Les agricultrices de Mpungu ont également reçu de l’IGCP un soutien pour investir dans la culture d'oignons. Le projet a contribué à réduire les conflits entre humains et faune sauvage, car les oignons, à l’inverse d’autres fruits et légumes cultivés dans la région, n’attirent pas les gorilles. Les revenus générés par la culture d’oignons ont permis aussi d’induire un changement de comportement. « Nous avons découvert une autre manière de gagner notre vie sans empiéter sur le parc. Nous avons également appris que nous ne pouvons bénéficier du tourisme que si nous luttons contre le braconnage », explique Jane Tugumisirize, épouse d'un ancien braconnier.

Après une récolte d'oignons exceptionnelle, les femmes de Buremba ont trouvé un meilleur moyen de gagner leur vie sans empiéter sur le parc.
Après une récolte d'oignons exceptionnelle, les femmes de Buremba ont trouvé un meilleur moyen de gagner leur vie sans empiéter sur le parc.

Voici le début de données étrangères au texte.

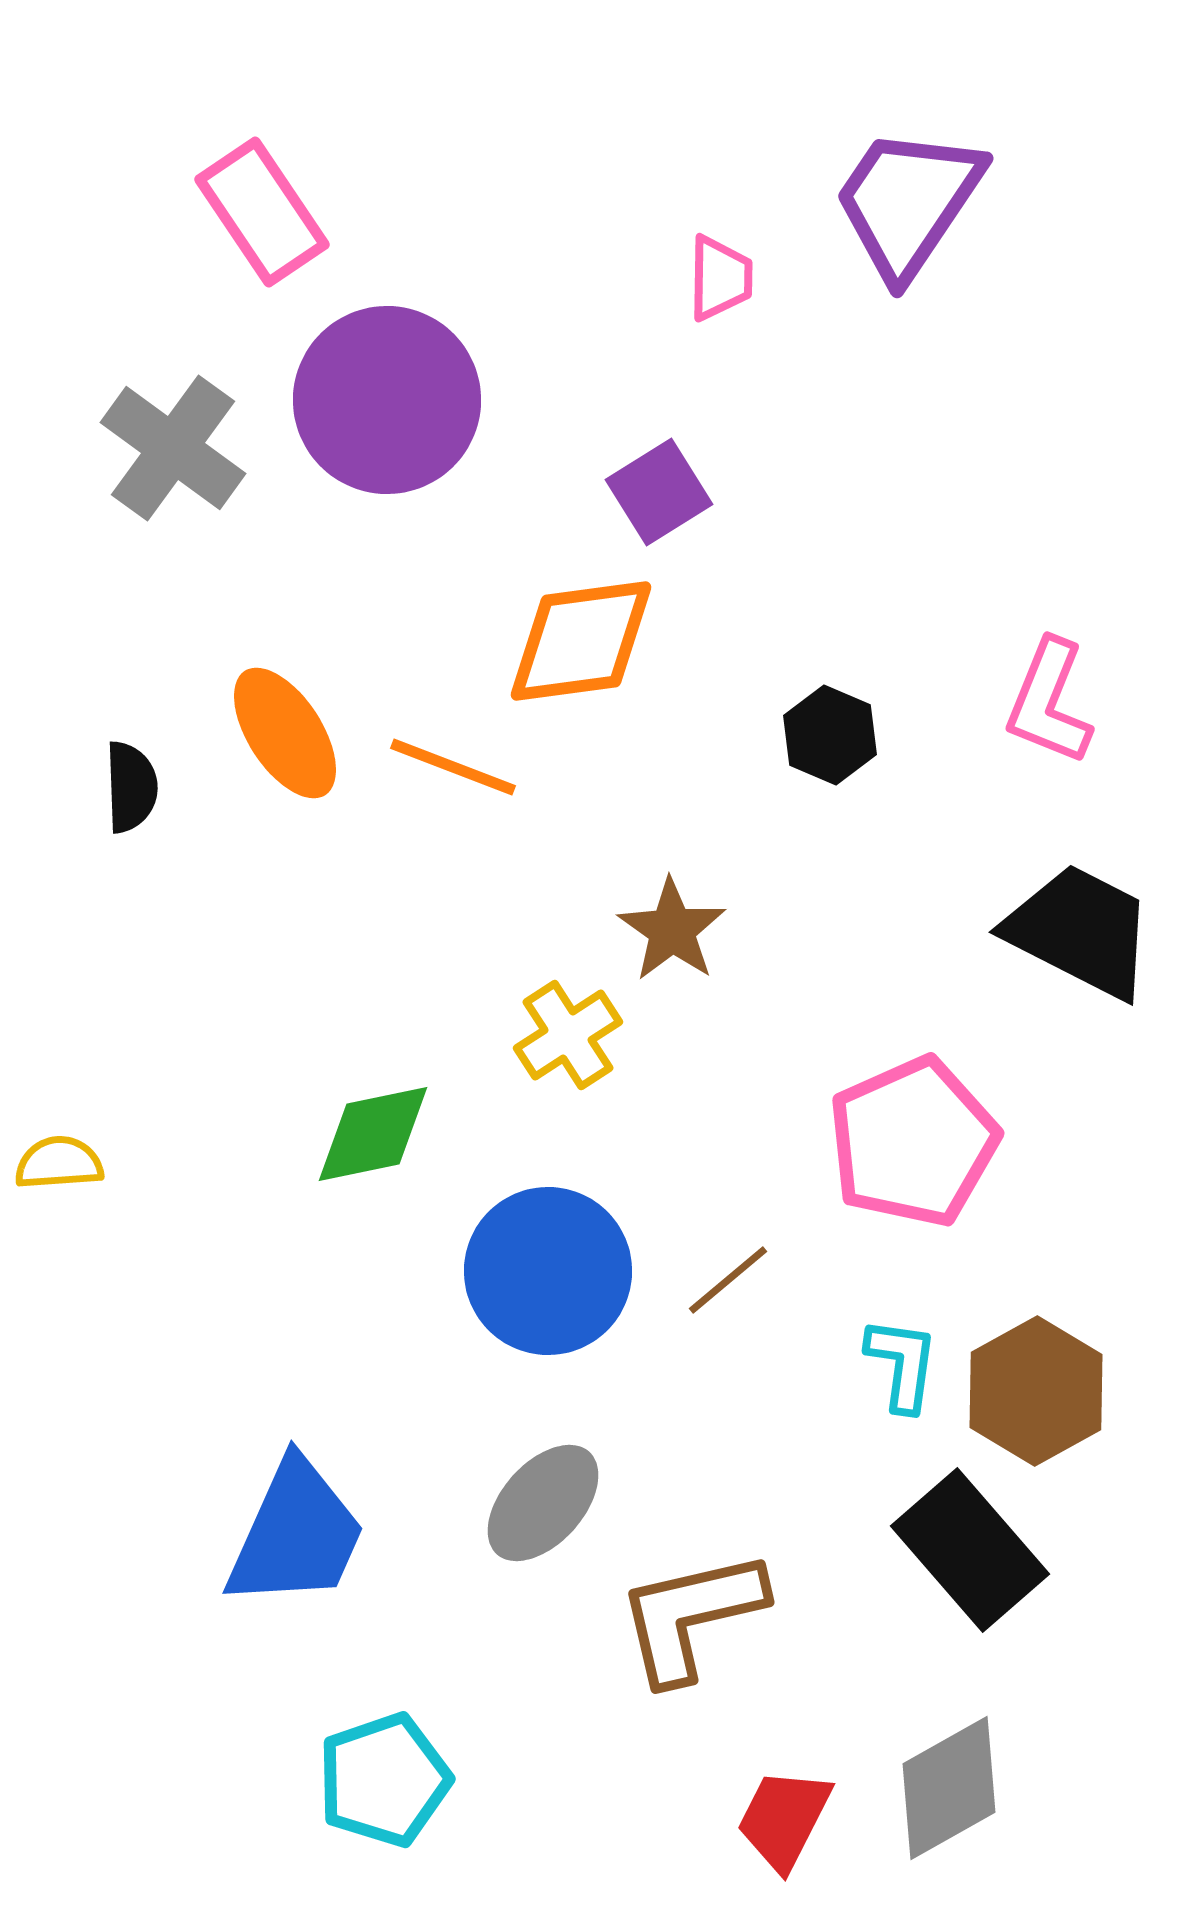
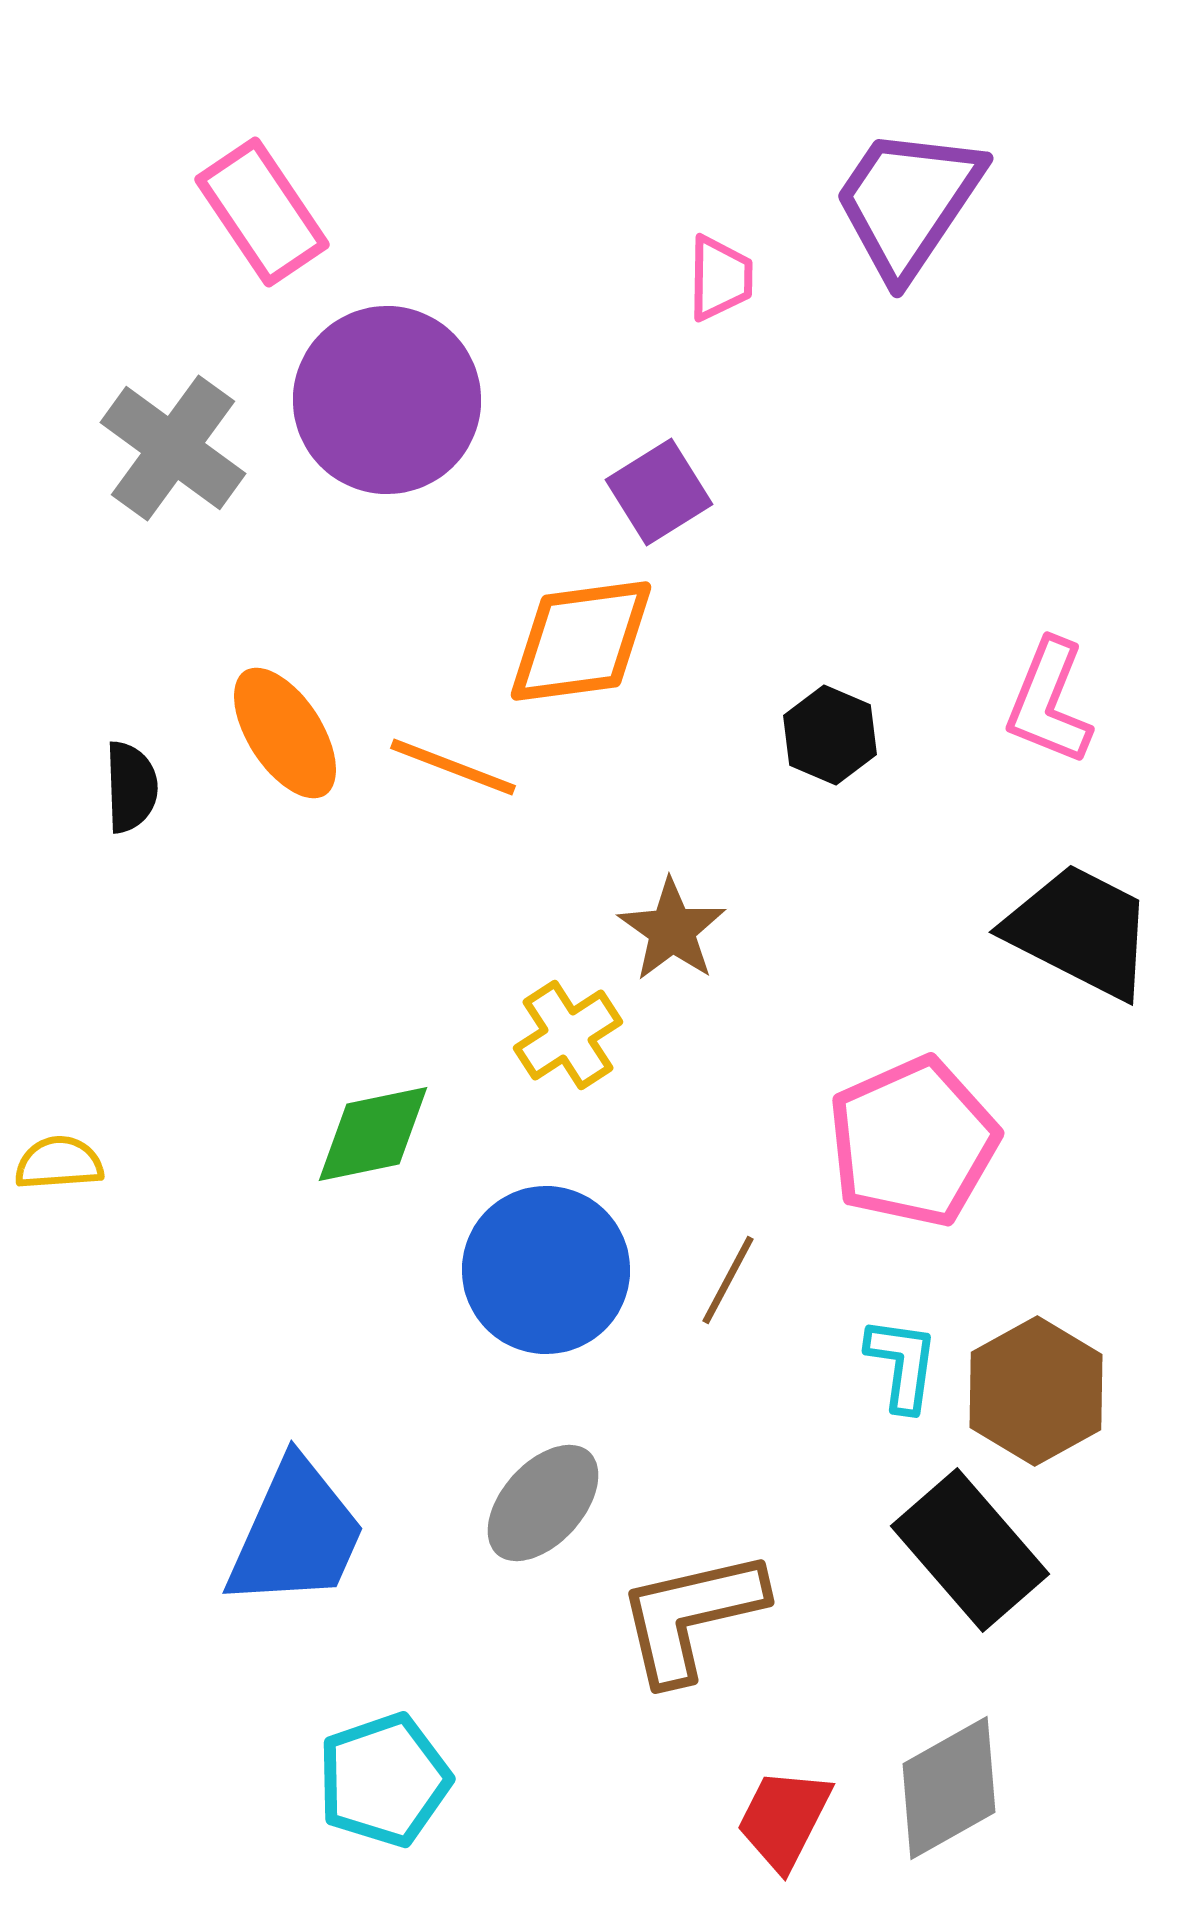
blue circle: moved 2 px left, 1 px up
brown line: rotated 22 degrees counterclockwise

Les agricultrices ont récolté plus de 45 sacs (4 500 kg) et ont vendu chaque sac à 68 $. Selon Vastina Kyampeire, elles ont réalisé un profit d'environ 1 222 $. « Nos maris ont renoncé au braconnage après avoir reçu les fonds de l'IGCP, et encore plus après la récolte abondante. Ils ont réalisé que chasser pour de la viande de brousse n'était pas un moyen durable de vivre », ajoute-t-elle

Cette histoire témoigne de l'importance d'une approche de conservation inclusive. « Pendant longtemps, les femmes ont été exclues de nombreuses initiatives de conservation, entraînant des impacts massifs et négatifs. L'implication des groupes de femmes autour du Parc national de la forêt impénétrable de Bwindi dans la planification et la mise en œuvre a conduit à plusieurs solutions de conservation contre le braconnage et les conflits entre l’humain et la faune. » explique Henry Mutabaazi, coordinateur de l'IGCP en Ouganda. Maintenir ces initiatives contribue de manière significative à la protection des gorilles de montagne dans la région.

C’est grâce aux dons que nous recevons que nous pouvons soutenir ces initiatives et faire des communautés locales nos meilleures alliées contre le braconnage des gorilles.